Here is an overview of the 31 essays in Saying Goodbye
- In "Bridget," a young man says goodbye to the memory of a little girl who has haunted him since childhood.
- In "The Evolution of Your Goodbyes," the author lovingly recounts visits with her father as he drifts away via Alzheimer's disease.
- In "Daddy's Request," a daughter learns that her father can sense things, even if he can't see them.
- "Intersections" traces the comings and goings of a woman, her mother, and her daughter.
- "The Sea Monster" begins with a brother and sister building sand castles on the beach, and ends with a woman who won't go back to the sea.
- "Benediction: Mom's Last Scrabble Game" tells the story of an uncanny Scrabble victory by a woman in pink bedroom slippers.
- "Love Letters" is the heart-wrenching story of a widower's decision to honor his promise to his late wife about their love letters.
- "The Skid Row Float" recounts the humorous procession of sofas that the author's family inherits from a series of lovely old great aunts.
- "Dawn" is a wonderful tribute from one strong friend to another.
- "Holding Him Softly" is an intimate look at a young woman's decision to give up her son for adoption.
- In "Dreaming as the Summers Die," an adopted daughter clings to memories of her "real" mother.
- In "The Lilac Bush," the scent of lilacs from a sidewalk stand in New York City takes the author back to the lilac bush in the backyard of her childhood home--and to memories of her mother.
- In "We Are Gathered," a wedding reminds us of those who are no longer with us--and of the importance of celebrating life.
- In "Finding the Words," a four-year-old boy impresses his mother with his grasp of the situation at a funeral.
- In "The Santa Sack," a young man leaves home, and a mother tucks away the sack that held his Christmas presents each year.
- In "A Tree of Life," children climb and a falcon roosts in a tree that sprang from ashes.
- In "At Gilda's," a woman teaches yoga at a cancer center, and learns lessons about living with disease.

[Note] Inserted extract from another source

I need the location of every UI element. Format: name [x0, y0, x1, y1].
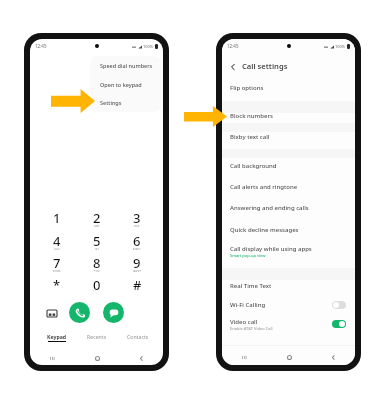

- In "Ghosthouse," a woman returns to the neighborhood where she grew up, only to find her old house has gone missing!
- In "Pickles," the deliberate, joyful labor of a dying woman comes to fruition when two sisters find their mother's pickles while cleaning out her refrigerator.
- In "Memorial Day," a woman teeters between her marriage and an affair before finding purpose and a reason for "wide-eyed, deliberate living."
- In "Goodbye Upstairs," a man decides to clean house--before it's too late.
- In "Dummy Dora," a little girl has trouble saying goodbye to her pacifier.
- In "Lotus, Falling," a mother's final days are akin to "a lotus blossom falling gently to the ground."
- "Turning in My Keys" is the last act as a teacher retires after 37 years in the classroom.
- In "Saying Goodbye to a Faithful Companion," a writer laments the departure of his favorite writing outfit--and old jogging suit that his wife decides is a little too old.
- In "Puppy Love," a woman's time with her new puppy passes too quickly.
- In "The Guest in My Mother's Home," a daughter adapts to her new role as a "guest" when she returns home.
- In "The Pink Thing," you'll be delighted when the author finds the lost "pink thing"--and when you find out what the "pink thing" is!
- In "A Bloody Good Party," you can't help but admire the moxie of a man who helps plan his own funeral!
- In "The Mumo Letters," a young woman keeps her late grandmother up-to-date on family developments via a series of letters.
- In "Au Revoir Jane," a young woman learns from an older woman about how to live in style.